I'm talking to you, Peggy Noland, and that bullshit piece of dress you're calling a work of art and hawking via The Cut magazine. That dress, where you took a black woman's naked body, Photoshopped Oprah Winfrey's head on top, digitally printed it at full scale on a floor-length garment, and put it on a white woman to model. That dress that you claim is just an artistic exploration into "our access and our interest in people that we don’t know," but really is your way of exploiting the body of a black woman to shock an audience and generate a few click-thrus for yourself.

I'm not even going to touch on the "use-of-likeness" laws you're violating because you should already know that as a designer. But if it's the cult of celebrity you were so interested in, there are many other women you could have chosen to make your point. Was naked Hillary Clinton not an option? What about a de-robed Barbara Streisand? How about about Photoshopping Meryl Streep's head onto a set of bare breasts and an exposed vulva?

Nope, you aim for the only black female billionaire, the most powerful woman in media who has, for decades, carefully crafted her career and her image to obtain the influence she now wields. And your only way of dealing with her as a powerful public figure was to undress her and put "her" naked black body on full display, for the sake of your own amusement and curiosity?
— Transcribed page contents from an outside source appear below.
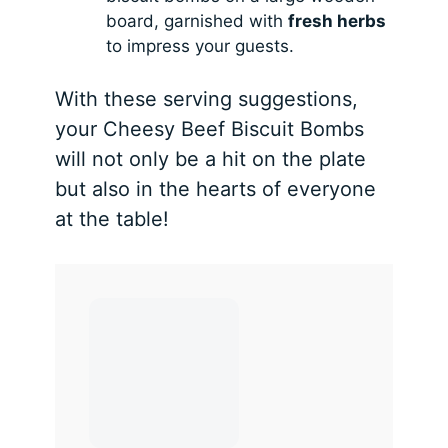
board, garnished with
fresh herbs
to impress your guests.
With these serving suggestions,
your Cheesy Beef Biscuit Bombs
will not only be a hit on the plate
but also in the hearts of everyone
at the table!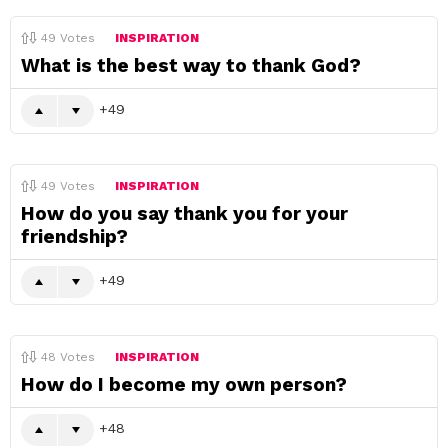
49
Votes
INSPIRATION
What is the best way to thank God?
49
49
Votes
INSPIRATION
How do you say thank you for your
friendship?
49
48
Votes
INSPIRATION
How do I become my own person?
48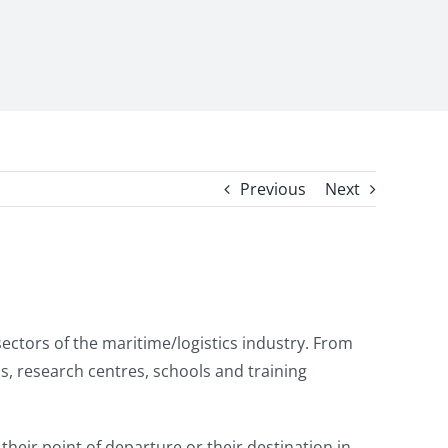
Previous
Next
sectors of the maritime/logistics industry. From
ns, research centres, schools and training
heir point of departure or their destination in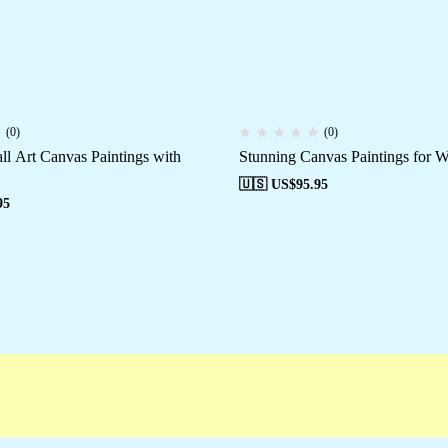
(0)
(0)
ll Art Canvas Paintings with
Stunning Canvas Paintings for W
🇺🇸 US$
95.95
95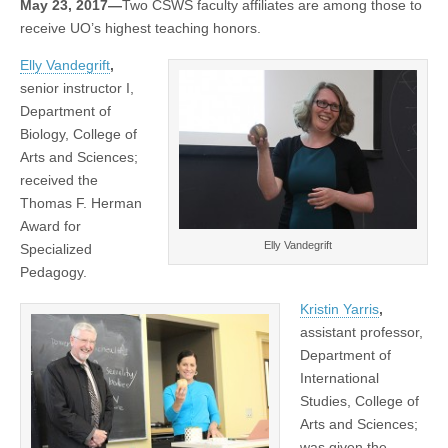
May 23, 2017—
Two CSWS faculty affiliates are among those to
with
(CSWS)
receive UO’s highest teaching honors.
UO
teaching
awards
Elly Vandegrift
,
senior instructor I,
Department of
Biology, College of
Arts and Sciences;
received the
Thomas F. Herman
Award for
Elly Vandegrift
Specialized
Pedagogy.
Kristin Yarris
,
assistant professor,
Department of
International
Studies, College of
Arts and Sciences;
was given the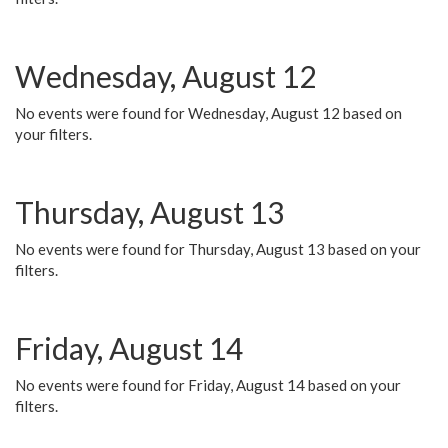
Wednesday, August 12
No events were found for Wednesday, August 12 based on
your filters.
Thursday, August 13
No events were found for Thursday, August 13 based on your
filters.
Friday, August 14
No events were found for Friday, August 14 based on your
filters.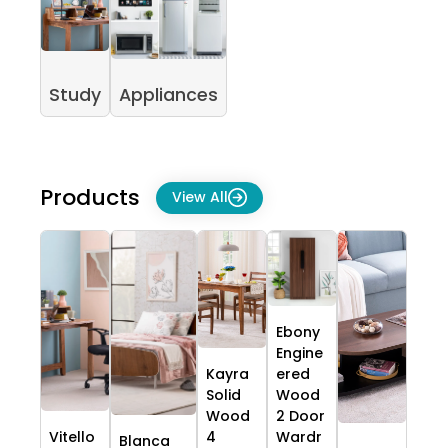
Study
Appliances
Products
View All
Ebony
Engine
Kayra
ered
Solid
Wood
Wood
2 Door
Vitello
4
Wardr
Blanca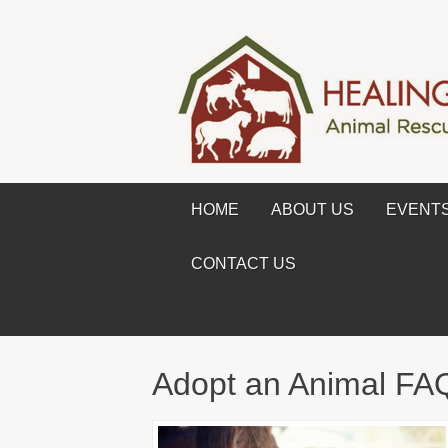
HOME
ABOUT US
EVENT
CONTACT US
Adopt an Animal FA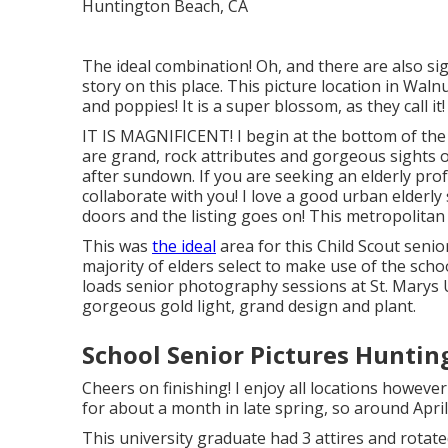
The ideal combination! Oh, and there are also si
story on this place. This picture location in Walnu
and poppies! It is a super blossom, as they call it
IT IS MAGNIFICENT! I begin at the bottom of th
are grand, rock attributes and gorgeous sights of
after sundown. If you are seeking an elderly prof
collaborate with you! I love a good urban elderly 
doors and the listing goes on! This metropolitan l
This was
the ideal
area for this Child Scout
senio
majority of elders select to make use of the scho
loads senior photography sessions at St. Marys Un
gorgeous gold light, grand design and plant.
School Senior Pictures Huntin
Cheers on finishing! I enjoy all locations howeve
for about a month in late spring, so around April
This university graduate had 3 attires and rota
That sounds a whole hell of a lot like something else.

I'm talking you, Lily Allen, and that mess of a video where you thumb your nose at white-man misogyny by mocking the movements of black female dancers? GIRL, WHAT?!

As Nolan Feeney observes at The Atlantic:

"…even when [Allen is] dancing with them, it seems she’s still kind of making fun of them, or at least keeping her distance… For a song that deals with reclaiming ownership of your own body, [Allen] seems to be the only one that gets to do so."

I'm talking to you, seemingly-well-intentioned but still-incredibly-annoying guest blogger at The Body Is Not An Apology. In a post talking about Western restrictions on (white) female sexuality, you write that you were only able to explore your sensual self by "trying on other cultures," and that the "erotic rhythms" West African dance helped you and your students "feel sexy." Um, okay girl, but West African dance is not about sex. It's only viewed that way through a reductionist Western lens, and you teaching it as such only echoes the efforts of colonialists to paint Africans and African-descended people as savage, primitive beings. In other words: NOT HELPING.

And I'm talking to you, Miley Cyrus. For reasons we've already discussed.

The irony is deafening. In these progressive, feminist spaces, we constantly talk about the autonomy of women; how important it is for women to own our own sexuality and not allow it to be shaped by anyone else; how society and the government need to stay out of our vaginas and our bedrooms. And yet there are heaps of praise thrown at the pop stars and hipster artists who shamelessly put black women on parade for their own advancement and call it "feminism."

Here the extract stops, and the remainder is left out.